Rubbery frittata usually comes from cooking at too high a temperature or for too long. Keep the hob heat at medium-low and only finish it under the grill or in the oven briefly. Whisking the eggs well and adding a splash of milk also helps create a lighter, more tender texture.

Variations

  • Turkey Chorizo and Spinach Frittata

    Add 80g of sliced turkey chorizo to the pan before the onion and cook it for 2 minutes until lightly browned. Proceed with the rest of the recipe as written for a smoky, slightly spicy version that still stays under 200 calories per serving.

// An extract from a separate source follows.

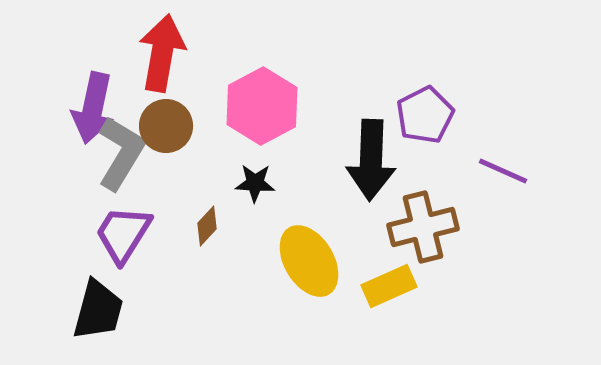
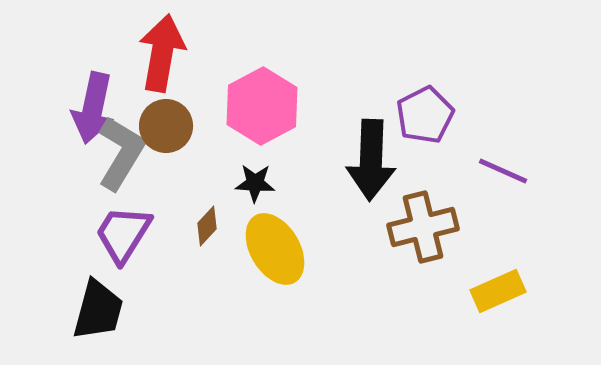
yellow ellipse: moved 34 px left, 12 px up
yellow rectangle: moved 109 px right, 5 px down
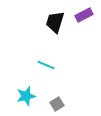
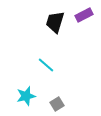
cyan line: rotated 18 degrees clockwise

  • Sun-Dried Tomato and Goat Cheese Frittata

    Replace the feta with 50g of crumbled low-fat goat cheese and add 40g of chopped sun-dried tomatoes (drained from oil) with the garlic. This version has a lovely Mediterranean tang and works brilliantly with fresh basil scattered over the top.

  • Dairy-Free Frittata

    Omit the feta cheese and the milk entirely, or substitute with a tablespoon of unsweetened almond milk and a handful of nutritional yeast for a cheesy flavour without dairy. This version is fully dairy-free and still tastes great.

  • Extra Veggie Boost

    Add half a diced red bell pepper and a handful of cherry tomatoes cut in half along with the mushrooms for extra colour, vitamins, and fibre. This version is especially vibrant and adds around 1g of additional fibre per serving.

Substitutions

  • Cremini mushroomsShiitake or white button mushrooms (Shiitake gives a deeper, umami-rich flavour. White button mushrooms are milder but work well. Slice all varieties to a similar thickness for even cooking.)
  • Reduced-fat feta cheeseReduced-fat goat cheese or part-skim ricotta (Goat cheese gives a creamier, tangier result. Ricotta adds a mild, custardy quality. Both keep the calorie count comparable to the original.)
  • Baby spinachKale, Swiss chard, or frozen spinach (thawed and drained) (Kale and chard need an extra 2 minutes of sauté time to soften properly. Frozen spinach must be thoroughly squeezed dry before adding to the pan.)
  • Low-fat milkUnsweetened oat milk or unsweetened almond milk (Either plant milk creates a similarly light texture in the eggs. Use the same quantity and the recipe behaves identically.)
  • Egg whites (from fresh eggs)Liquid egg whites from a carton (Carton egg whites are convenient and work exactly the same in this recipe. Use approximately 120ml of liquid egg whites to replace 4 egg whites.)

🧊 Storage

Allow the frittata to cool completely before storing. Wrap the skillet tightly with cling film or transfer slices to an airtight container. Refrigerate for up to 4 days. To freeze, wrap individual wedges in cling film and place in a freezer bag for up to 2 months. Thaw overnight in the fridge before reheating.

📅 Make Ahead

This frittata is an excellent meal prep recipe. Make a full batch on the weekend and store individual slices in the fridge for quick weekday breakfasts. The flavour actually improves slightly after a day in the fridge as the spices and vegetables meld together. Reheat slices in a microwave on high for 60 to 90 seconds, or warm them in a non-stick pan over a low heat for 2 to 3 minutes.